The decision to secretly authorise Air Force One and a fighter jet to perform a low-level fly-by that sent New Yorkers and office workers in Jersey City fleeing for their lives may be a felony under New Jersey law.
After circling above the Hudson River, the planes made a terrifying turn toward the tower that houses offices of Goldman Sachs, according to eyewitnesses. Office workers in New Jersey’s Jersey City literally sprinted away from windows, fearing the plane would ram their building.
New Jersey law makes “terroristic threats” a felony. In the circumstances described above, the plane’s flight may be a third-degree felony.

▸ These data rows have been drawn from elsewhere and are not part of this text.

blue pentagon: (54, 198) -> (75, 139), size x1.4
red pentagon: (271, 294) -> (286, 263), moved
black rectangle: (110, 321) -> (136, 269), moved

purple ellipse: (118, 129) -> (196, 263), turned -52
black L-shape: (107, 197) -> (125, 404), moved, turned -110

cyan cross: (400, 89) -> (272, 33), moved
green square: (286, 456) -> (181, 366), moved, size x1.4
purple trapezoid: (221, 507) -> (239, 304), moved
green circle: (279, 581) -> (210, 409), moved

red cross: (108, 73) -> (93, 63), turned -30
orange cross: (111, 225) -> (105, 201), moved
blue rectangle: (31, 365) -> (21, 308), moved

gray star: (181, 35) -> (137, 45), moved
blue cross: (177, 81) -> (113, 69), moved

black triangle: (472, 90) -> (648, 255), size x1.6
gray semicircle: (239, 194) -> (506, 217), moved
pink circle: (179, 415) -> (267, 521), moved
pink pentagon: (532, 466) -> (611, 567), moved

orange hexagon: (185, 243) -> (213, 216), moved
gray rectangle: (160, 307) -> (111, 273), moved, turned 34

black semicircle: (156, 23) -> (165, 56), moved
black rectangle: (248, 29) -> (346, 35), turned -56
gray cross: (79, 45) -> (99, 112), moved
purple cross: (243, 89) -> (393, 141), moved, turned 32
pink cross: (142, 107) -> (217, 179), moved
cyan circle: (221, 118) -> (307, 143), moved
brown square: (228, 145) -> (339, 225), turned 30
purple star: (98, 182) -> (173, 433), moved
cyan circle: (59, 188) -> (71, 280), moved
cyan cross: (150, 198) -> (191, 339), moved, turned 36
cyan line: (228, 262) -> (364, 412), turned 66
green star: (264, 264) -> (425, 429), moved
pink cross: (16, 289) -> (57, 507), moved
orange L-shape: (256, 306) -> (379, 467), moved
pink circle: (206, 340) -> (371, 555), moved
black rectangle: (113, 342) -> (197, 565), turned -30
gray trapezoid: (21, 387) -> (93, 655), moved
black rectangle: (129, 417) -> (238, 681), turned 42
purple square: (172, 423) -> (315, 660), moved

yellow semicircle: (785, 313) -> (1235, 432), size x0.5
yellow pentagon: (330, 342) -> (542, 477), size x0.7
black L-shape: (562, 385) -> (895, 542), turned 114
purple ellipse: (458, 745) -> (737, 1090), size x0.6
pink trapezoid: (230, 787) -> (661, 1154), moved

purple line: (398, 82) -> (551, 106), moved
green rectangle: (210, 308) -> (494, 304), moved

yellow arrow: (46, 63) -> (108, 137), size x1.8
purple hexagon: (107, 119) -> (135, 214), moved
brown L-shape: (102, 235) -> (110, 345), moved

“A person is guilty of a crime of the third degree if he threatens to kill another with the purpose to put him in imminent fear of death under circumstances reasonably causing the victim to believe the immediacy of the threat and the likelihood that it will be carried out.”
Courts use three material elements when evaluating a terroristic threats charge in New Jersey: (1) the accused made a threat; (2) the threat was to commit an offence of violence; and (3) the threat was made with the purpose of terrorizing or acted with reckless disregard of the risk that third parties would react in this manner.
The key here is that there doesn’t actually have to be a specific intent to terrorize. Just a reckless disregard that others would be terrorized. We have no doubt that a jury could easily find that the plane’s flight plan amounted to reckless disregard that office workers would perceive a terrorist threat of death.
Just imagine what would happen to any private citizen who carried out this kind of fly-by. This isn’t just a matter of finding out who should be fired for today’s insane debacle. The question is who should be prosecuted.